To reorganise the capital of Gras Savoye

Willis Group Holdings Limited, an insurance broker, and the original family shareholders of Gras Savoye & Cie, a French insurance broker, have entered into a definitive agreement with Astorg Partners to reorganise the capital of Gras Savoye in a leveraged transaction.

Gras Savoye has been an associate company of Willis since 1997 when Willis acquired a 33% ownership interest. Since then, Willis has gradually increased its shareholding to 48.6% of voting rights (46.2% of outstanding shares). The family shareholders and management currently own 51.4% of the voting shares of Gras Savoye.

As per the terms of the transaction, Astorg Partners will acquire 33.3% of the voting rights (31.8% of outstanding shares) of a new holding company while Willis and the family shareholders will sell part of their stakes in Gras Savoye to Astorg Partners and roll over their remaining shares into the new holding company, through a combination of equity, convertible debt and seller financing.

Willis, the family shareholders of Gras Savoye, and Astorg will hold equal stakes of 31.8% in the new holding company and have equal representation of 33.3% of the voting rights on its Board. The remaining 4.5% will be held by a large pool of Gras Savoye managers.

This transaction values Willis’ existing investment in Gras Savoye at approximately $343m. Willis will roll over approximately $135m in equity and convertible debt and lend approximately $48m to the new holding company at a rate of 6% per annum. Willis expects to generate approximately $160m of tax-free net cash proceeds from the transaction, which it will use to pay down existing debt.

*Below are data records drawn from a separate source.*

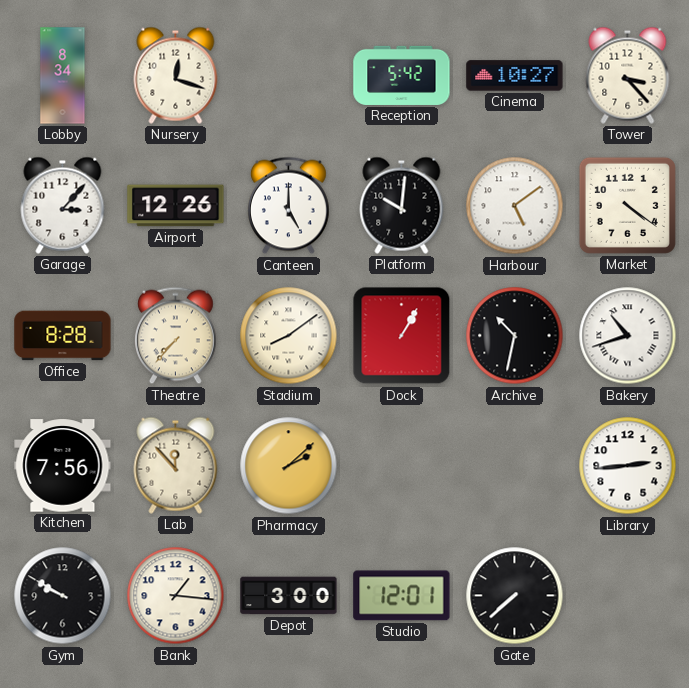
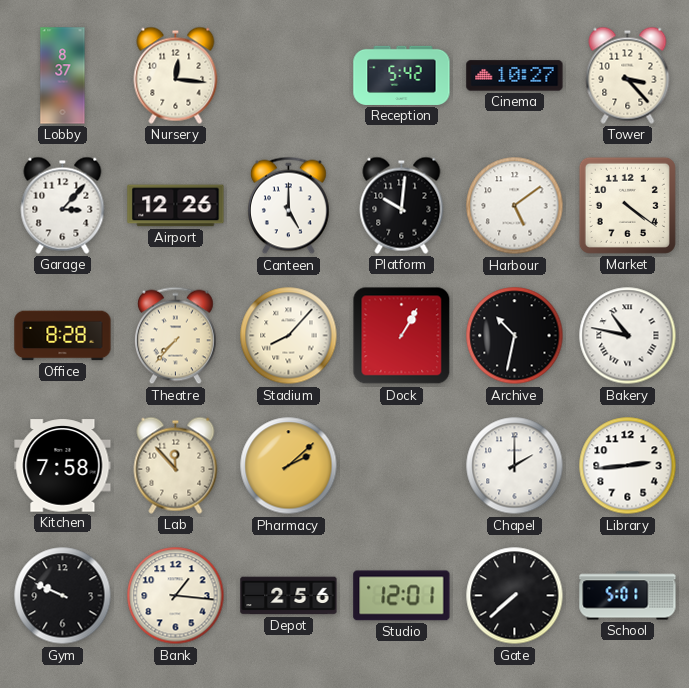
Lobby: 8:34 -> 8:37
Nursery: 12:18 -> 12:16
Stadium: 8:09 -> 8:07
Bakery: 10:42 -> 10:47
Kitchen: 7:56 -> 7:58
Chapel: none -> 2:00
Gym: 9:50 -> 9:49
Depot: 3:00 -> 2:56
School: none -> 5:01
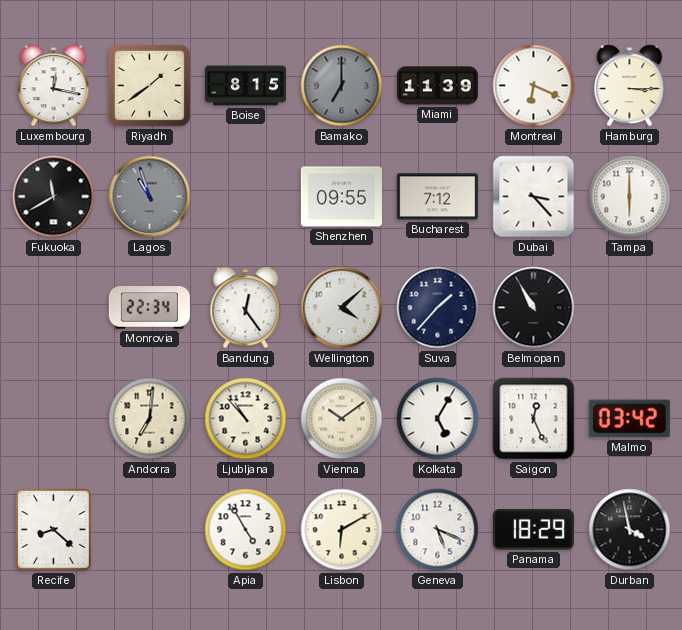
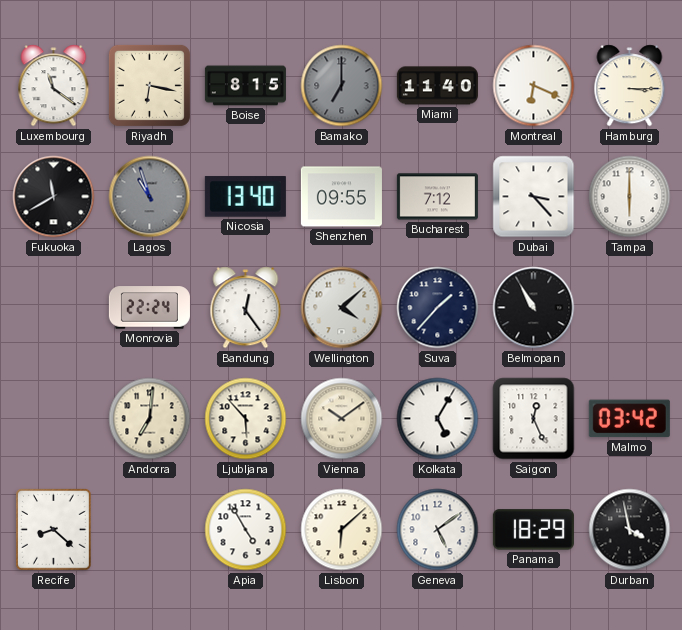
Luxembourg: 12:17 -> 11:21
Riyadh: 1:39 -> 6:17
Miami: 11:39 -> 11:40
Nicosia: none -> 13:40
Monrovia: 22:34 -> 22:24
Ljubljana: 10:53 -> 5:53
Lisbon: 6:10 -> 6:08
Geneva: 5:19 -> 5:09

The agreement also gives Willis the option to purchase 100% of the capital in the new holding company in 2015, should it choose to do so, with notification in 2014. An existing put option, which gave family shareholders an option to sell their shares in Gras Savoye to Willis between now and 2011, will be cancelled at the closing of the transaction. The transaction is expected to close in the fourth quarter of 2009, subject to customary approvals and completion of financing.